RE:SOUNDING aims to locate, record, and digitise the percussive sounds of the bronze Đông Sơn drum.

Displaced by colonisation and the post-war trade in Southeast Asian antiquities, these drums have the significance of announcing the rain, harvests, fertility, and well-being of local communities. Now held in museums and collections throughout the world, this project reimagines how the Đông Sơn drum can conceptually exist beyond the glass display.

In the hands of contemporary artists and musicians, the digitised drum sample will continue the acoustic voice and cultural impact of these ancient instruments.

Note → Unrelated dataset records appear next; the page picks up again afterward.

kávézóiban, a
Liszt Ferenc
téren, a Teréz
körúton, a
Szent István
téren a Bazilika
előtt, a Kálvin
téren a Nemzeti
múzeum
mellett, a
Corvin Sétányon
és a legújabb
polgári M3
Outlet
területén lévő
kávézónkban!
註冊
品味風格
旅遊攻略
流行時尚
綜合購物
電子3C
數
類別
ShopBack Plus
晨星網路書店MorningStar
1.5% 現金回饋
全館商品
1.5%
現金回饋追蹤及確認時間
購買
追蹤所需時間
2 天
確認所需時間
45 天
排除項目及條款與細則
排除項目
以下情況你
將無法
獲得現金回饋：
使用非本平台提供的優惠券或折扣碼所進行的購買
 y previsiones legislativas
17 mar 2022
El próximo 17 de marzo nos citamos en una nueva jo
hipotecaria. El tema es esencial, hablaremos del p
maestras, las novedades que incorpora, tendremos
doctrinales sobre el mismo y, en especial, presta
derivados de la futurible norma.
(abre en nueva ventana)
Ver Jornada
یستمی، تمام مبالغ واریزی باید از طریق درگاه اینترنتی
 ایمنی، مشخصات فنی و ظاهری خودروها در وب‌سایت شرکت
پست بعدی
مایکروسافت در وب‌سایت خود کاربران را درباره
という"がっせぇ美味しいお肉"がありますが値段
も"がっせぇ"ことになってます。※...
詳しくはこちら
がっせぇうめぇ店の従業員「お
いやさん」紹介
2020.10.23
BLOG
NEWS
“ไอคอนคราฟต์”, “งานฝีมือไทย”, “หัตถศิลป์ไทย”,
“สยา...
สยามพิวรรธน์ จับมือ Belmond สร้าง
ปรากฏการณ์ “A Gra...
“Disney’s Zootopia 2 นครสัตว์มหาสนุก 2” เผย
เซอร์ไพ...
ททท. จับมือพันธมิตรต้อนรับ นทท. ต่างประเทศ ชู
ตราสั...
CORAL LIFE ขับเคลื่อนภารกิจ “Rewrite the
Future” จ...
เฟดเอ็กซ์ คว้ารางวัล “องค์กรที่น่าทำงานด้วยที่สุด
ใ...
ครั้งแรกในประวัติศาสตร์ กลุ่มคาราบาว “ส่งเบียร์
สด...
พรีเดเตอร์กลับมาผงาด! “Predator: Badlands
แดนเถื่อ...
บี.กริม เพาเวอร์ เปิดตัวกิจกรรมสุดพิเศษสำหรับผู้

Sheila Pham and James Nguyen visits the AGNSW to see the two Dong Son drums in their storerooms. We chatted with Matt Cox and Kerry Head around concepts of borders, lived economies, knowledge sharing and knowledge production when working with museums and their public collections. 

Image by Sheila Pham

Image by Sheila Pham

200 Treasures of The Australian Museum

Described as a Dong Son Bronze Frog Drum, this example was acquired from the Kha Laware Hill People, Laos. The drum was first registered in 1978.

Curiously, the drum was displayed with a few taxidermy examples of "Frogs of the Greater Mekong in Asia." Dr Jodie Rowley and colleagues from the Australian Museum have discovered 20 new Mekong frog species along the Mekong River since 2006. It was a nice juxtaposition of the Bronze Age and the biological sciences.